### YOUR GOAL
Range to reproduce from the entries below: the line with "Следить за изменениями в законах", the line with "dès 26,00 €", and every line in between. Give them exactly and give nothing else.

Records contained in a dataset

○ ○ ○ ○ ○ ○ ○

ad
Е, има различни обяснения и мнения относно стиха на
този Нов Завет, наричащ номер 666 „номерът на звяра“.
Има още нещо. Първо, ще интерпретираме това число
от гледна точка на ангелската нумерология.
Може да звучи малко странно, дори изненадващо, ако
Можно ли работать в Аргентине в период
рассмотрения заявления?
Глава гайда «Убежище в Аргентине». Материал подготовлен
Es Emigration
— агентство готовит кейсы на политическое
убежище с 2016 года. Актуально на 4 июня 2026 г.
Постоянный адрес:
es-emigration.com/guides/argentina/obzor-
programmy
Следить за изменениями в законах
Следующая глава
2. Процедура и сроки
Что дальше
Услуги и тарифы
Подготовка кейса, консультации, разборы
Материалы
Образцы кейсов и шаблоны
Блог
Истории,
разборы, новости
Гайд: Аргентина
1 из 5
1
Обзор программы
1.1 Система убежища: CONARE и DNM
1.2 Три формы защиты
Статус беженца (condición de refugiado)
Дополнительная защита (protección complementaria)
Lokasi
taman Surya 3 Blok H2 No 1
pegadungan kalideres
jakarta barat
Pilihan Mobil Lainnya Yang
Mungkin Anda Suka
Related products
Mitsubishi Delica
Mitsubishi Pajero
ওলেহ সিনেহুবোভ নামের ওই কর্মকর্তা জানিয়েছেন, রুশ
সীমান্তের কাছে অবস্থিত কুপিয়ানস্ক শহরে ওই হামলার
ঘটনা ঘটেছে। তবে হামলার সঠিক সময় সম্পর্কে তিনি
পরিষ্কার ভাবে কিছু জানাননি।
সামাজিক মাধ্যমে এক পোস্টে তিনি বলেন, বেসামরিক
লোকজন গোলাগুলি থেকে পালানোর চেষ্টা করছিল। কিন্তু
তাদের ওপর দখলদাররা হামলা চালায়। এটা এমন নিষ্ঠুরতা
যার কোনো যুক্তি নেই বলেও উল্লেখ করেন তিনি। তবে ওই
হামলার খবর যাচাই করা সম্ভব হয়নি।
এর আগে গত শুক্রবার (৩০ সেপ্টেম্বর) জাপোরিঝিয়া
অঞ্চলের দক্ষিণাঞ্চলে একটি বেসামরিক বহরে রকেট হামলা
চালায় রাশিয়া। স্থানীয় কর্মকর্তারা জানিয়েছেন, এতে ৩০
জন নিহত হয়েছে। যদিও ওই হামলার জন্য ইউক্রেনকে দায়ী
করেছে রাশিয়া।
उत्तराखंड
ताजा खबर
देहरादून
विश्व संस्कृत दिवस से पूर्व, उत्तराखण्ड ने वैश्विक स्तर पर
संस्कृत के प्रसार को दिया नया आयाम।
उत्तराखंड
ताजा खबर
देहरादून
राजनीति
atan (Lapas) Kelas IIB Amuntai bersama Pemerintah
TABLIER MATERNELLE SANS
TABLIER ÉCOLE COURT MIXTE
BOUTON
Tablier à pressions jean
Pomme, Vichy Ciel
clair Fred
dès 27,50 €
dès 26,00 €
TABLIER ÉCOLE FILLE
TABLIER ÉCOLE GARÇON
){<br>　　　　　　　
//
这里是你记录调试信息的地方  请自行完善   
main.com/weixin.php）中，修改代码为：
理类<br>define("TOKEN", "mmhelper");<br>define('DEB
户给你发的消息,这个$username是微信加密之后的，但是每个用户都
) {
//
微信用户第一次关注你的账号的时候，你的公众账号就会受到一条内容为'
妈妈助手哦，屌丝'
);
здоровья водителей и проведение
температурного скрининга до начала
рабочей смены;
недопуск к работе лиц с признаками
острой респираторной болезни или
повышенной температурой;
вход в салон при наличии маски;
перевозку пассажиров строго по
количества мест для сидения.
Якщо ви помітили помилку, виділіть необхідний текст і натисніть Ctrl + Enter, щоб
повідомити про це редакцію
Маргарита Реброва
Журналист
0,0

○ ○ ○ ○ ○ ○ ○

### SOLUTION TO THIS TASK
Следить за изменениями в законах
Следующая глава
2. Процедура и сроки
Что дальше
Услуги и тарифы
Подготовка кейса, консультации, разборы
Материалы
Образцы кейсов и шаблоны
Блог
Истории,
разборы, новости
Гайд: Аргентина
1 из 5
1
Обзор программы
1.1 Система убежища: CONARE и DNM
1.2 Три формы защиты
Статус беженца (condición de refugiado)
Дополнительная защита (protección complementaria)
Lokasi
taman Surya 3 Blok H2 No 1
pegadungan kalideres
jakarta barat
Pilihan Mobil Lainnya Yang
Mungkin Anda Suka
Related products
Mitsubishi Delica
Mitsubishi Pajero
ওলেহ সিনেহুবোভ নামের ওই কর্মকর্তা জানিয়েছেন, রুশ
সীমান্তের কাছে অবস্থিত কুপিয়ানস্ক শহরে ওই হামলার
ঘটনা ঘটেছে। তবে হামলার সঠিক সময় সম্পর্কে তিনি
পরিষ্কার ভাবে কিছু জানাননি।
সামাজিক মাধ্যমে এক পোস্টে তিনি বলেন, বেসামরিক
লোকজন গোলাগুলি থেকে পালানোর চেষ্টা করছিল। কিন্তু
তাদের ওপর দখলদাররা হামলা চালায়। এটা এমন নিষ্ঠুরতা
যার কোনো যুক্তি নেই বলেও উল্লেখ করেন তিনি। তবে ওই
হামলার খবর যাচাই করা সম্ভব হয়নি।
এর আগে গত শুক্রবার (৩০ সেপ্টেম্বর) জাপোরিঝিয়া
অঞ্চলের দক্ষিণাঞ্চলে একটি বেসামরিক বহরে রকেট হামলা
চালায় রাশিয়া। স্থানীয় কর্মকর্তারা জানিয়েছেন, এতে ৩০
জন নিহত হয়েছে। যদিও ওই হামলার জন্য ইউক্রেনকে দায়ী
করেছে রাশিয়া।
उत्तराखंड
ताजा खबर
देहरादून
विश्व संस्कृत दिवस से पूर्व, उत्तराखण्ड ने वैश्विक स्तर पर
संस्कृत के प्रसार को दिया नया आयाम।
उत्तराखंड
ताजा खबर
देहरादून
राजनीति
atan (Lapas) Kelas IIB Amuntai bersama Pemerintah
TABLIER MATERNELLE SANS
TABLIER ÉCOLE COURT MIXTE
BOUTON
Tablier à pressions jean
Pomme, Vichy Ciel
clair Fred
dès 27,50 €
dès 26,00 €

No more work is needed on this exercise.